Deve compreender-se que nem por palavras, nem por atos, dei
motivos a Fortunato para duvidar da minha afeição. Continuei, como era
meu desejo, a rir-me para ele, que não compreendia que o meu sorriso
resultava agora da idéia da sua imolação.
Tinha um ponto fraco, este Fortunato sendo embora, sob
outros aspectos, homem digno de respeito e mesmo de receio. Orgulhava-se
da sua qualidade de entendido em vinhos. Poucos italianos possuem o
verdadeiro espírito de virtuosidade. Na sua maior parte, o seu
entusiasmo é adaptado às circunstâncias de tempo e de oportunidade para
ludibriar milionários britânicos e austríacos. Em pintura e pedras
preciosas, Fortunato, à semelhança dos seus concidadãos, era um
charlatão, mas na questão de vinhos era entendido. Neste aspecto eu não
diferia substancialmente dele: eu próprio era entendido em vinhos de
reserva italianos, e comprava-os em grandes quantidades, sempre que
podia.
Foi ao escurecer, numa tarde de grande loucura da quadra
carnavalesca, que encontrei o meu amigo. Acolheu-me com excessivo calor,
pois bebera de mais. Trajava de bufão; um fato justo e parcialmente às
tiras, levando na cabeça um barrete cônico com guizos. Fiquei tão
contente de o ver que julguei que nunca mais parava de lhe apertar a
mão.
– Meu caro Fortunato – disse eu –, ainda bem que o
encontro. Você tem hoje uma aparência notável! Saiba que recebi um
barril de um vinho que passa por ser amontillado; mas tenho cá as minhas
dúvidas.
– O quê? – disse ele – Amontillado? Um barril? Impossível! E em pleno Carnaval!

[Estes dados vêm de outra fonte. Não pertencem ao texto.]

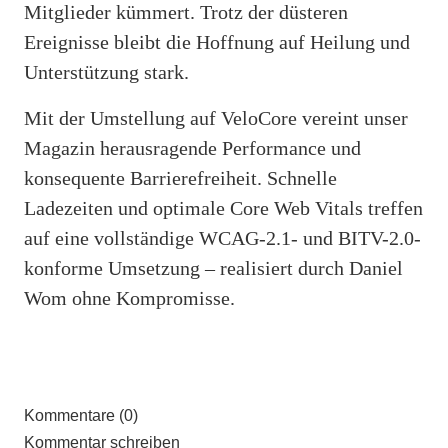
Mitglieder kümmert. Trotz der düsteren
Ereignisse bleibt die Hoffnung auf Heilung und
Unterstützung stark.
Mit der Umstellung auf VeloCore vereint unser
Magazin herausragende Performance und
konsequente Barrierefreiheit. Schnelle
Ladezeiten und optimale Core Web Vitals treffen
auf eine vollständige WCAG-2.1- und BITV-2.0-
konforme Umsetzung – realisiert durch Daniel
Wom ohne Kompromisse.
Kommentare (0)
Kommentar schreiben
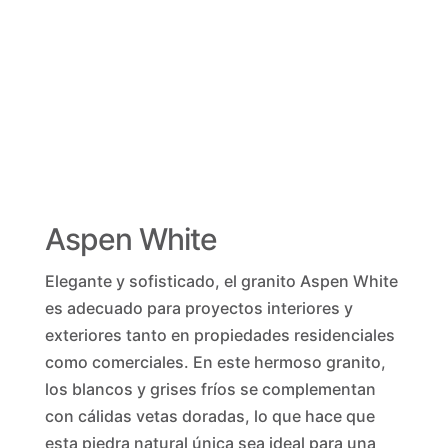
Aspen White
Elegante y sofisticado, el granito Aspen White
es adecuado para proyectos interiores y
exteriores tanto en propiedades residenciales
como comerciales. En este hermoso granito,
los blancos y grises fríos se complementan
con cálidas vetas doradas, lo que hace que
esta piedra natural única sea ideal para una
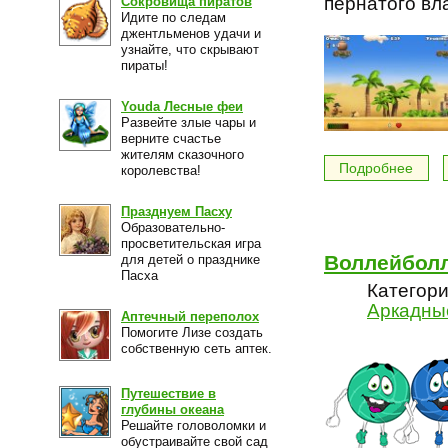
пернатого вл
Сокровища пиратов
Идите по следам
джентльменов удачи и
узнайте, что скрывают
пираты!
Youda Лесные феи
Развейте злые чары и
верните счастье
жителям сказочного
Подробнее
королевства!
Празднуем Пасху
Образовательно-
просветительская игра
Воллейбол
для детей о празднике
Пасха
Категори
Аркадны
Аптечный переполох
Помогите Лизе создать
собственную сеть аптек.
Путешествие в
глубины океана
Решайте головоломки и
обустраивайте свой сад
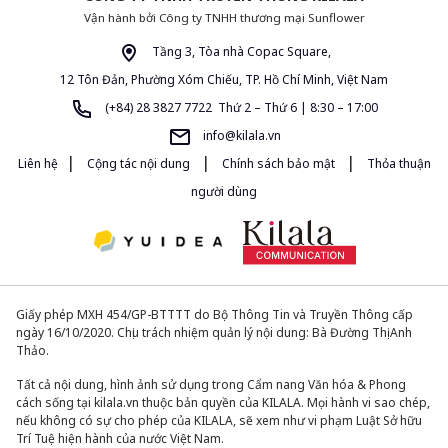
Vận hành bởi Công ty TNHH thương mại Sunflower
Tầng 3, Tòa nhà Copac Square,
12 Tôn Đản, Phường Xóm Chiếu, TP. Hồ Chí Minh, Việt Nam
(+84) 28 3827 7722 Thứ 2 – Thứ 6 | 8:30 – 17:00
info@kilala.vn
|
|
|
Liên hệ
Cộng tác nội dung
Chính sách bảo mật
Thỏa thuận
người dùng
Giấy phép MXH 454/GP-BTTTT do Bộ Thông Tin và Truyền Thông cấp
ngày 16/10/2020. Chịu trách nhiệm quản lý nội dung: Bà Đường Thị Anh
Thảo.
Tất cả nội dung, hình ảnh sử dụng trong Cẩm nang Văn hóa & Phong
cách sống tại kilala.vn thuộc bản quyền của KILALA. Mọi hành vi sao chép,
nếu không có sự cho phép của KILALA, sẽ xem như vi phạm Luật Sở hữu
Trí Tuệ hiện hành của nước Việt Nam.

– Tenho as minhas dúvidas – respondi –, e estupidamente
paguei o verdadeiro preço do amontillado sem ter consultado o meu amigo.
Não o consegui encontrar e tinha receio de perder o negócio!
– Amontillado!
– Tenho minhas dúvidas – insisti.
– Amontillado!
– E tenho que as resolver!
– Amontillado!
– Como vejo que está ocupado, vou procurar Luchesi. Se existe alguém com espírito crítico, é ele. Ele me dirá.
– Luchesi não distingue amontillado de xerez.
– No entanto, há muito idiota que acha que o seu gosto desafia o do meu amigo.
– Venha, vamos lá.
– Aonde?
– À sua cave.
– Não, meu amigo, não exigiria tanto da sua bondade. Vejo que tem compromissos. Luchesi…
– Não tenho compromisso nenhum, vamos.
– Não, meu amigo. Não será o compromisso, mas aquele frio
terrível que bem sei que o aflige. A cave é insuportavelmente úmida.
Está coberta de salitre.
– Mesmo assim, vamos lá. O frio não é nada. Amontillado!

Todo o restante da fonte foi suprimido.